New Years is a bigger holiday. Many people were walking around. Many people had guests in their homes. In the hours leading up to the New Year, people played loud music, set off small fireworks and ate together. Joél went to church to the all night service; I was too tired from my baking classes so stayed home. At midnight, I was awoken by a fireworks display, so watched it from our spare bedroom.
The next morning—New Year’s day—people were obviously because it was quiet for a few hours (except for the neighbor once again blasting their alcohol music). We spent the day in Chimoio with other MCCers, enjoying the quiet of their neighborhood. In the evening, we could tell the next day was a work day because few people were walking around and it was more like normal life.
We had a full Christmas this year. It was not full of all the trimmings that we expect in the States, but we were able to celebrate Christ’s birth several times.

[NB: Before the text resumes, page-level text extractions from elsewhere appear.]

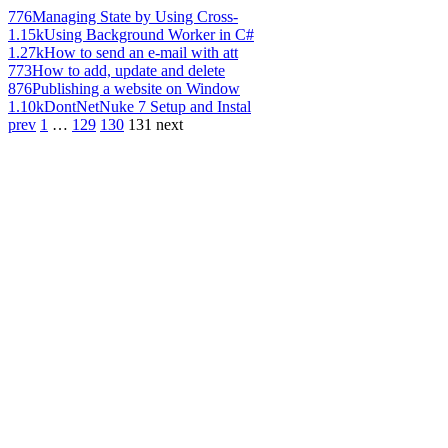
776
Managing State by Using Cross-
1.15k
Using Background Worker in C#
1.27k
How to send an e-mail with att
773
How to add, update and delete
876
Publishing a website on Window
1.10k
DontNetNuke 7 Setup and Instal
prev
1
…
129
130
131
next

The first time we celebrated Christmas was with our fellow MCCers at the Southern Africa Regional Retreat in Zambia. There we spent time decorating gingerbread cookies, making cards, and singing carols. We also had a night focused especially on celebrating Christmas—singing carols, scripture readings, and talking about what Emmanuel means to us.

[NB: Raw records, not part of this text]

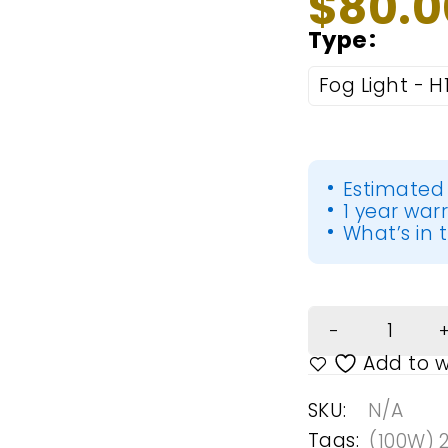
$
80.0
Type
Fog Light - H
Estimated 
1 year war
What’s in t
SKU:
N/A
Tags:
(100W)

The Friday prior to Christmas, we got together with the other MCCers in Chimoio and made Christmas cookies together. We also sang a few carols together and enjoyed each other’s company.
We then participated in our church’s Christmas Eve service. We were the first to arrive, though we had hoped that being 45 minutes late would mean that others would be there already. The next person arrived about 5 minutes later, the next about 30 minutes later. So what was supposed to start at 8 PM ended up beginning at 10:30 by the time all 10 people who came had arrived. We sang some, listened to the Pastor tell the Christmas story, Joél and I sang a carol and at 12:00 the service was over.
We got early the next morning to attend the baptismal service. Seven youths from the church got baptized. For such an important event in the life of the church, we were surprised that only one parent, two deacons, the pastor and us came to celebrate with those being baptized. We walked down to a small stream where they answered the simple question of, “Do you accept Jesus as your Savior?” before being dunked. It was a nice temperature and partially overcast, so it wasn’t too cold for those wet from the baptism or too hot for those watching from the bank.
After the baptism was over, Joél and went back to our house, grabbed our bikes and began our ride of 20 kilometers to participate in a worship service with other expats. There is a missionary compound-like place, named Maforga, about 20 km from Gondola where there are several orphanages, a clinic, church and a number of expats work. So we went there, to worship in a more familiar manner. The service was conducted in English with translation into Shiutewe. An English Anglican priest gave the sermon and a local woman led the worship. We met a few people we hadn’t met previously. We then biked back to Gondola, where our collegue, Brooke was waiting for us to arrive.
We spent the afternoon with Brooke. We drank tea and had Christmas cookies.
In the evening, Joél and I sang a few carols together. We then exchanged gifts. We are trying to figure out a few traditions to have for our Christmases together. So far the only one we have continued two years in a row is drinking a cold Coke on Christmas day! Later on, my parents called. Joél’s called several days later when his brothers were present.